- The task -
Exactly the lines from the beginning of the records below through the line with "Xe nâng Reach Truck (146, 685)" must be given again, without pictures.
• • • • •
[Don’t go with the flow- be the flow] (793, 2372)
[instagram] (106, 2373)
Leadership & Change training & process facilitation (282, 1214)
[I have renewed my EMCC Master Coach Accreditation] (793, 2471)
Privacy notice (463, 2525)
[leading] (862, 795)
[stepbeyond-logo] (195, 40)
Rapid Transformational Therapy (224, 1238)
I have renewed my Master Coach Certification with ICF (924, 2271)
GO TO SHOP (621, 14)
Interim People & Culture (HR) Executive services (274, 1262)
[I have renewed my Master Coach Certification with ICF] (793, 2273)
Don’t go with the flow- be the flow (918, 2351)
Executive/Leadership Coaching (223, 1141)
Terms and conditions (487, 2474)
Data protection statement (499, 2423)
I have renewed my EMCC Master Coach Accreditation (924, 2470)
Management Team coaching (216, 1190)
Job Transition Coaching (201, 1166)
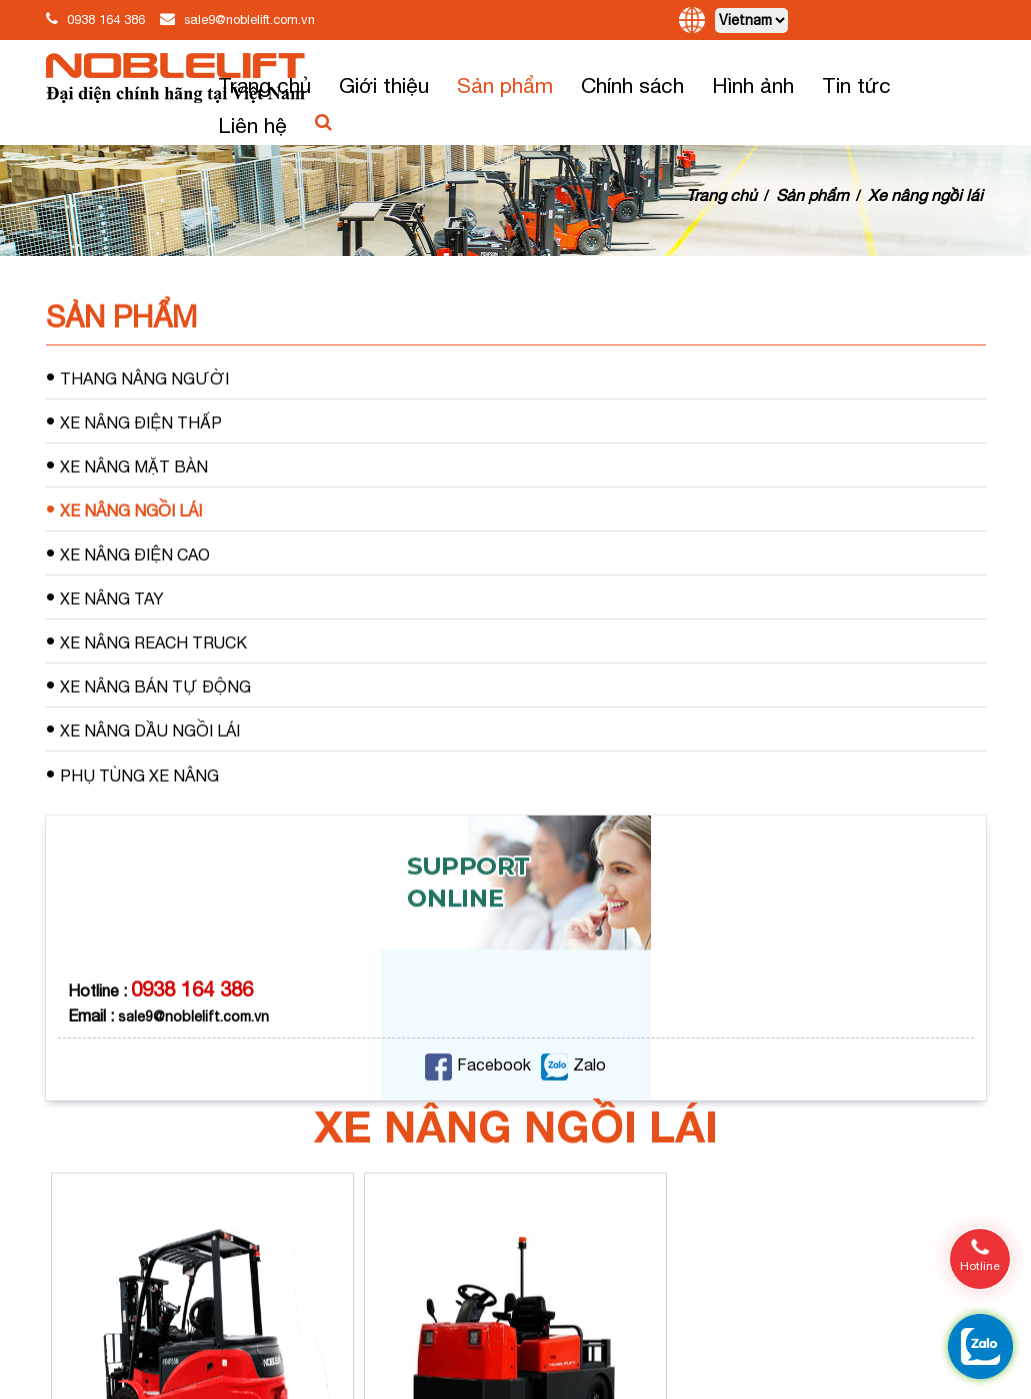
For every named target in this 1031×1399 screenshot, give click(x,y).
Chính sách (632, 85)
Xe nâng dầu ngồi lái (143, 773)
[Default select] (751, 20)
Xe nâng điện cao (128, 597)
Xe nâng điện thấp (134, 465)
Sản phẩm (505, 85)
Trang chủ (264, 85)
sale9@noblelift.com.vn (249, 19)
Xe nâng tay (105, 641)
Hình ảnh (753, 85)
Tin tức (856, 85)
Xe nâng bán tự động (148, 729)
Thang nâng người (137, 421)
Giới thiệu (384, 85)
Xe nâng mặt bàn (127, 509)
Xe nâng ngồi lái (925, 195)
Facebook (478, 1109)
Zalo (573, 1109)
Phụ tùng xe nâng (132, 818)
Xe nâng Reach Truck (146, 685)
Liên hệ (252, 125)
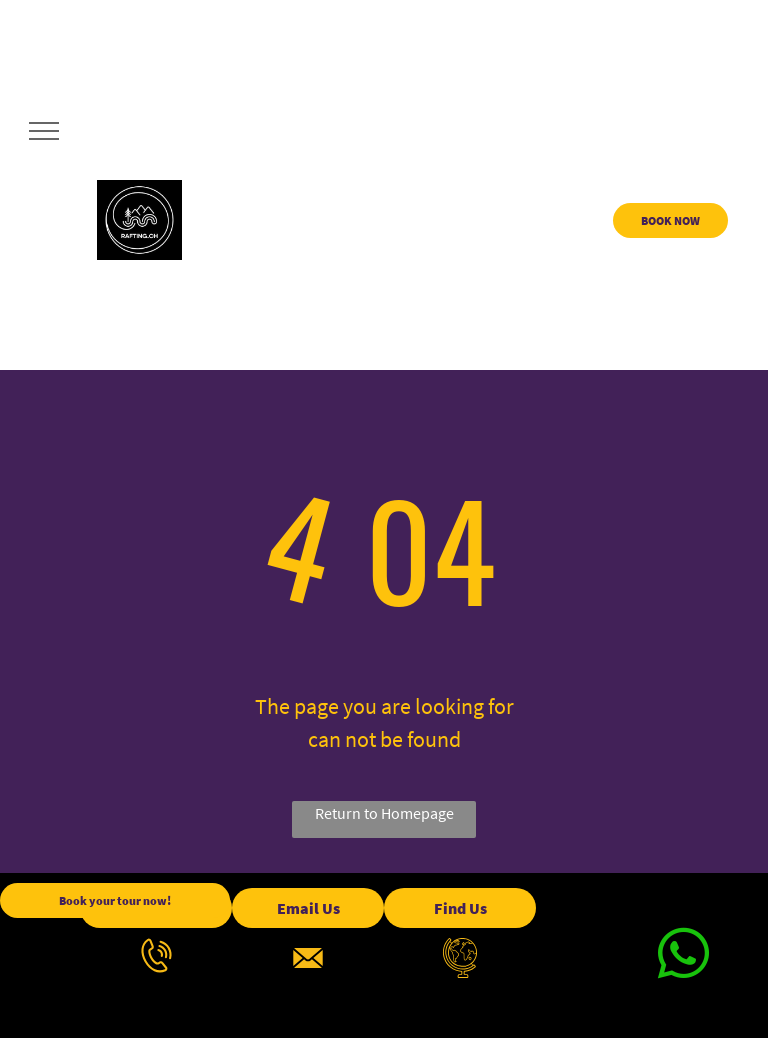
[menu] (44, 131)
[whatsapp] (683, 957)
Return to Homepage (384, 813)
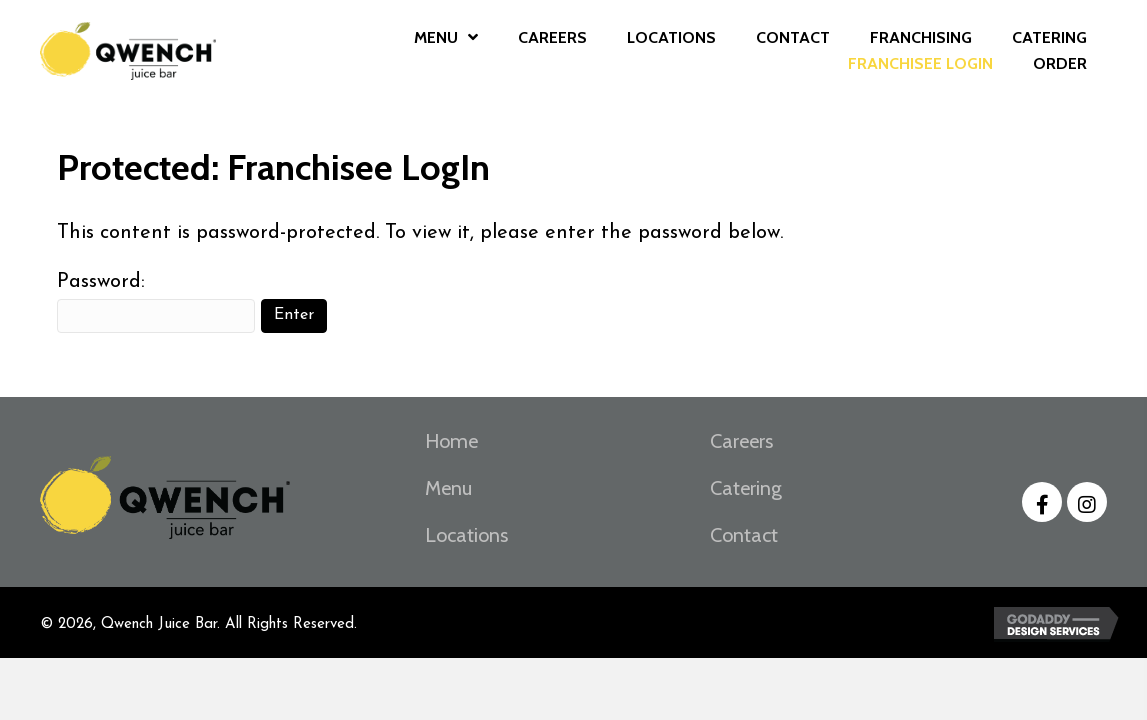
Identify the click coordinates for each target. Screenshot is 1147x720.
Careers (741, 441)
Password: (156, 302)
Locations (466, 535)
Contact (744, 535)
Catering (746, 488)
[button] (1042, 502)
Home (451, 441)
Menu (448, 488)
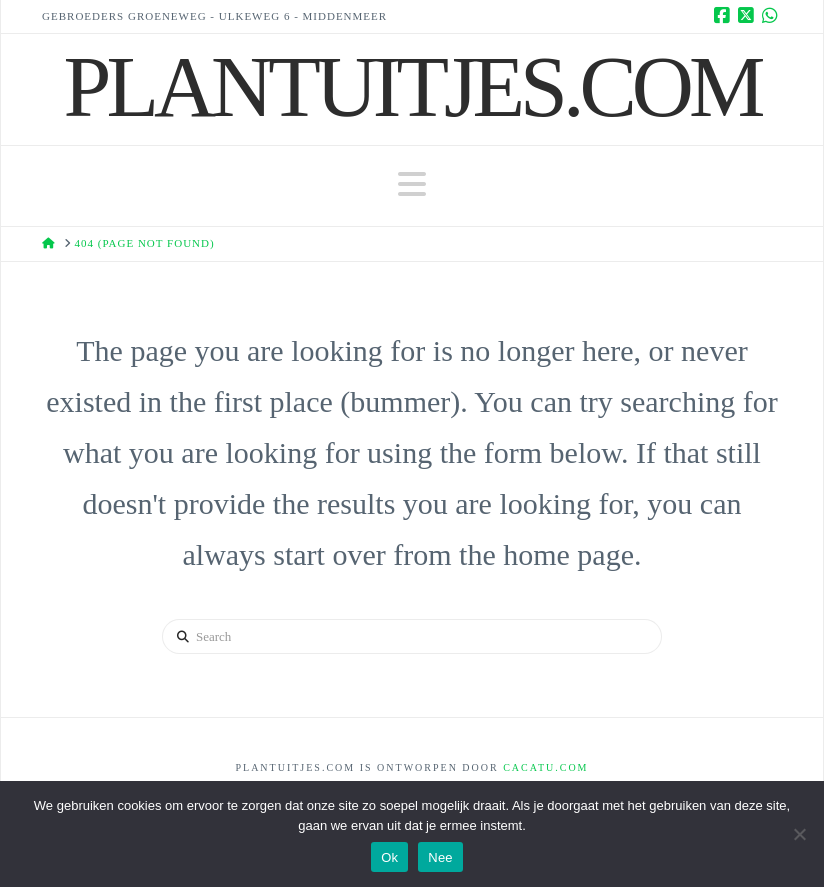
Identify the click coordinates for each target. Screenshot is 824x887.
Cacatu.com (545, 767)
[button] (412, 184)
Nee (440, 857)
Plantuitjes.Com (412, 87)
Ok (389, 857)
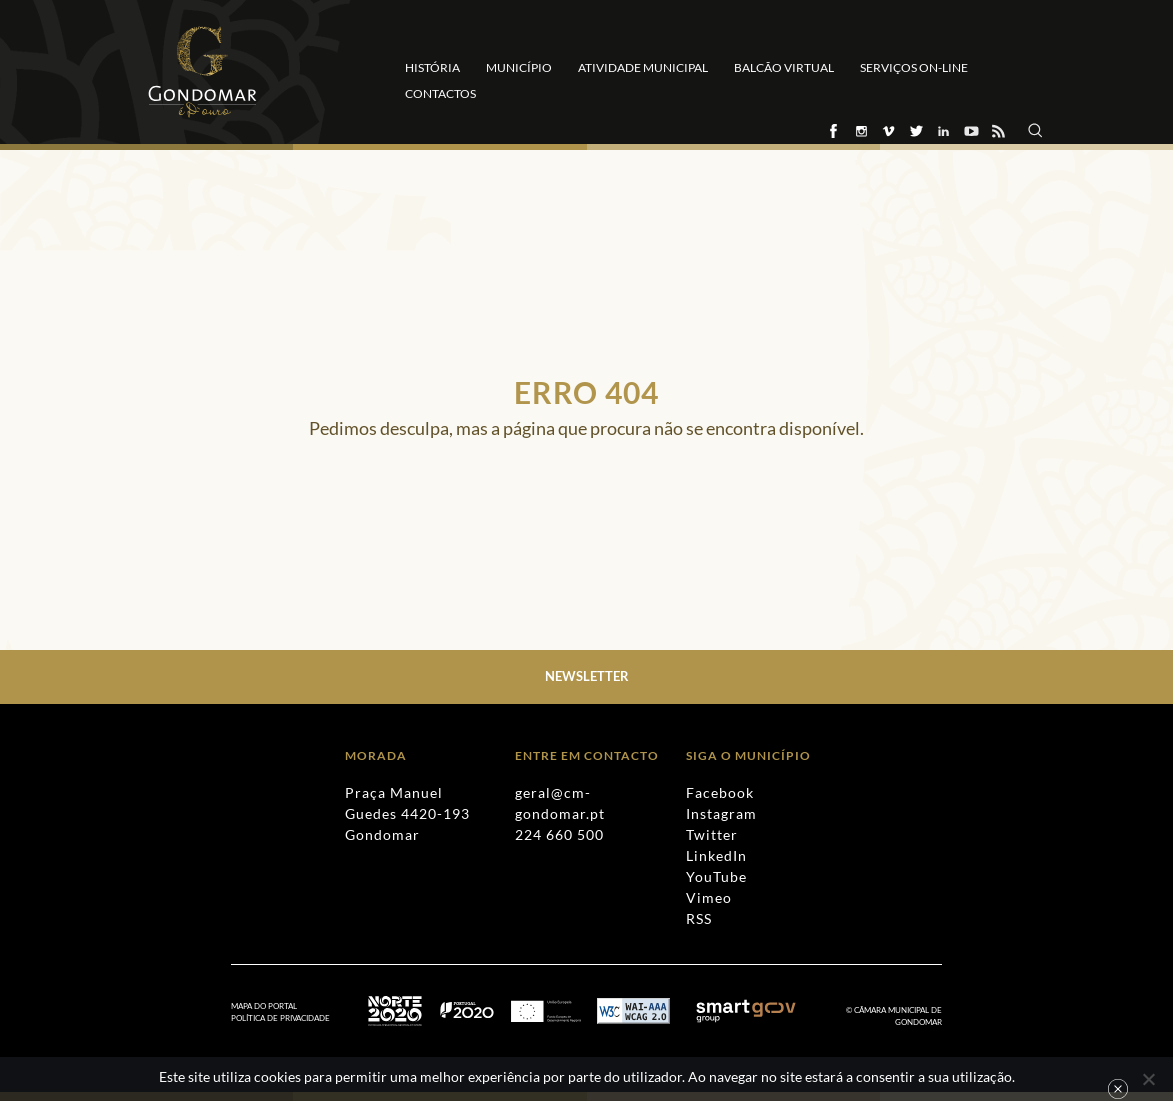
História (432, 67)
• • • • •
- Response area -
[Don’t go with the flow- be the flow] (793, 2372)
[instagram] (106, 2373)
Leadership & Change training & process facilitation (282, 1214)
[I have renewed my EMCC Master Coach Accreditation] (793, 2471)
Privacy notice (463, 2525)
[leading] (862, 795)
[stepbeyond-logo] (195, 40)
Rapid Transformational Therapy (224, 1238)
I have renewed my Master Coach Certification with ICF (924, 2271)
GO TO SHOP (621, 14)
Interim People & Culture (HR) Executive services (274, 1262)
[I have renewed my Master Coach Certification with ICF] (793, 2273)
Don’t go with the flow- be the flow (918, 2351)
Executive/Leadership Coaching (223, 1141)
Terms and conditions (487, 2474)
Data protection statement (499, 2423)
I have renewed my EMCC Master Coach Accreditation (924, 2470)
Management Team coaching (216, 1190)
Job Transition Coaching (201, 1166)
For every named target in this 1031×1399 screenshot, give click(x,y).
Chính sách (632, 85)
Xe nâng dầu ngồi lái (143, 773)
[Default select] (751, 20)
Xe nâng điện cao (128, 597)
Xe nâng điện thấp (134, 465)
Sản phẩm (505, 85)
Trang chủ (264, 85)
sale9@noblelift.com.vn (249, 19)
Xe nâng tay (105, 641)
Hình ảnh (753, 85)
Tin tức (856, 85)
Xe nâng bán tự động (148, 729)
Thang nâng người (137, 421)
Giới thiệu (384, 85)
Xe nâng mặt bàn (127, 509)
Xe nâng ngồi lái (925, 195)
Facebook (478, 1109)
Zalo (573, 1109)
Phụ tùng xe nâng (132, 818)
Xe nâng Reach Truck (146, 685)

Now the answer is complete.